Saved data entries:
+--
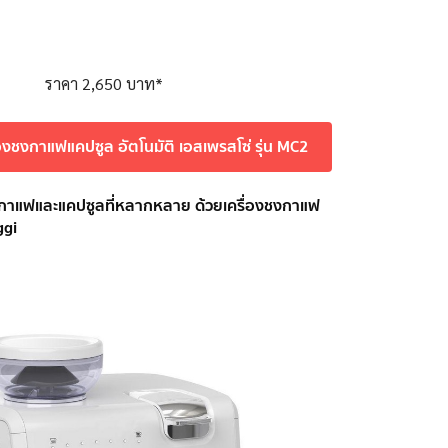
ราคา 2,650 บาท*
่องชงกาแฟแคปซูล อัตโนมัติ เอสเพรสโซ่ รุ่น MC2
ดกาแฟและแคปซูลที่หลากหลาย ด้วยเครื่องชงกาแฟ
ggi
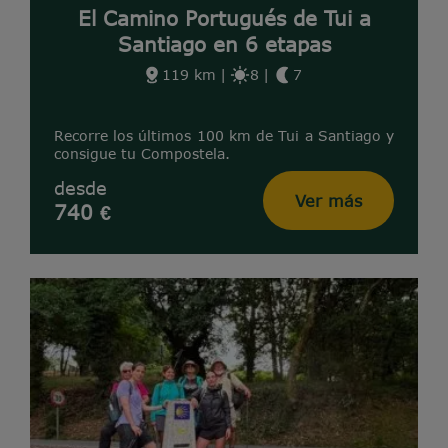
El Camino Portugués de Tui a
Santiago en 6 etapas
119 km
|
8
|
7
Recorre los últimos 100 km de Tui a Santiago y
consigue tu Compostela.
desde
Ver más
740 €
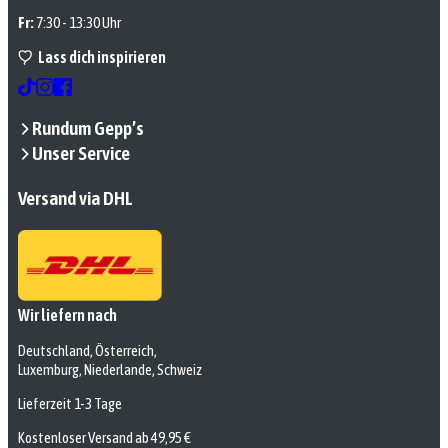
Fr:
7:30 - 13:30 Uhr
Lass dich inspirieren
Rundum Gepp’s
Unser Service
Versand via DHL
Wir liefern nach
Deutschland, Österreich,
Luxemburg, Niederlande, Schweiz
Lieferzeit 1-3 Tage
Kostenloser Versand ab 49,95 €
+--
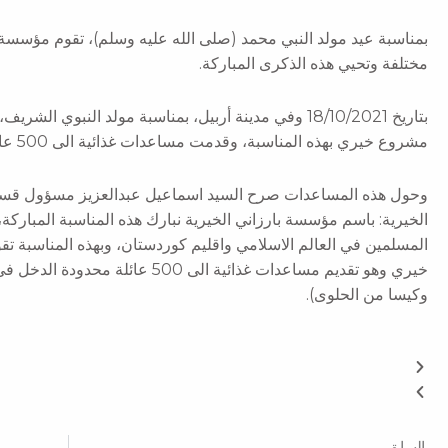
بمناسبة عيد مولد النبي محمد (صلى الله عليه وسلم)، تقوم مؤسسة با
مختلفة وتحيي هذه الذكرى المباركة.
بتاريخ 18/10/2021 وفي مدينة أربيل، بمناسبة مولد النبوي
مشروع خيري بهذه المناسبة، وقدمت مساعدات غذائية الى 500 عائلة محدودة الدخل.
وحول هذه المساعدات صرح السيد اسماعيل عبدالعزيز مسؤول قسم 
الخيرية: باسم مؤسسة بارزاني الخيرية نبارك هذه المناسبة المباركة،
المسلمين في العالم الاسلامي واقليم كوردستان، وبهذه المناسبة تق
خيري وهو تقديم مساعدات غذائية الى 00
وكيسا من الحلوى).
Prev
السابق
+--
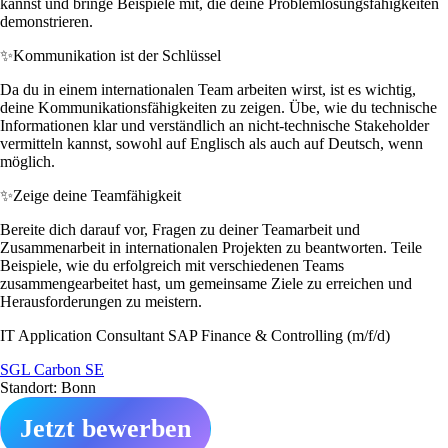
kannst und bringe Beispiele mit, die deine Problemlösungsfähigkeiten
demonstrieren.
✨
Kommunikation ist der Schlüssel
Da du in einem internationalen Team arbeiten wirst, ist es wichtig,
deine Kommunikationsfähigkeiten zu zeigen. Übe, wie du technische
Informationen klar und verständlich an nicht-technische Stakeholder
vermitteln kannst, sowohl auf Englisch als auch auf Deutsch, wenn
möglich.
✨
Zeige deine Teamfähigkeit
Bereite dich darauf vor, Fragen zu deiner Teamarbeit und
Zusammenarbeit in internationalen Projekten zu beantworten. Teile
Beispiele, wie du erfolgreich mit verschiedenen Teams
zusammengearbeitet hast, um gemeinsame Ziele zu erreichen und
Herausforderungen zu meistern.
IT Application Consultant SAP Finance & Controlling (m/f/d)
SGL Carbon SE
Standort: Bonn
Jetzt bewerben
+--
* _What you will do_
The stretch to restate runs from the line above containing "ราคา 2,650 บาท*" through the line containing "Wir liefern nach". Copy it word for word, ends included, without pictures.

* _Solved problem_
ราคา 2,650 บาท*
่องชงกาแฟแคปซูล อัตโนมัติ เอสเพรสโซ่ รุ่น MC2
ดกาแฟและแคปซูลที่หลากหลาย ด้วยเครื่องชงกาแฟ
ggi
El Camino Portugués de Tui a
Santiago en 6 etapas
119 km
|
8
|
7
Recorre los últimos 100 km de Tui a Santiago y
consigue tu Compostela.
desde
Ver más
740 €
Fr:
7:30 - 13:30 Uhr
Lass dich inspirieren
Rundum Gepp’s
Unser Service
Versand via DHL
Wir liefern nach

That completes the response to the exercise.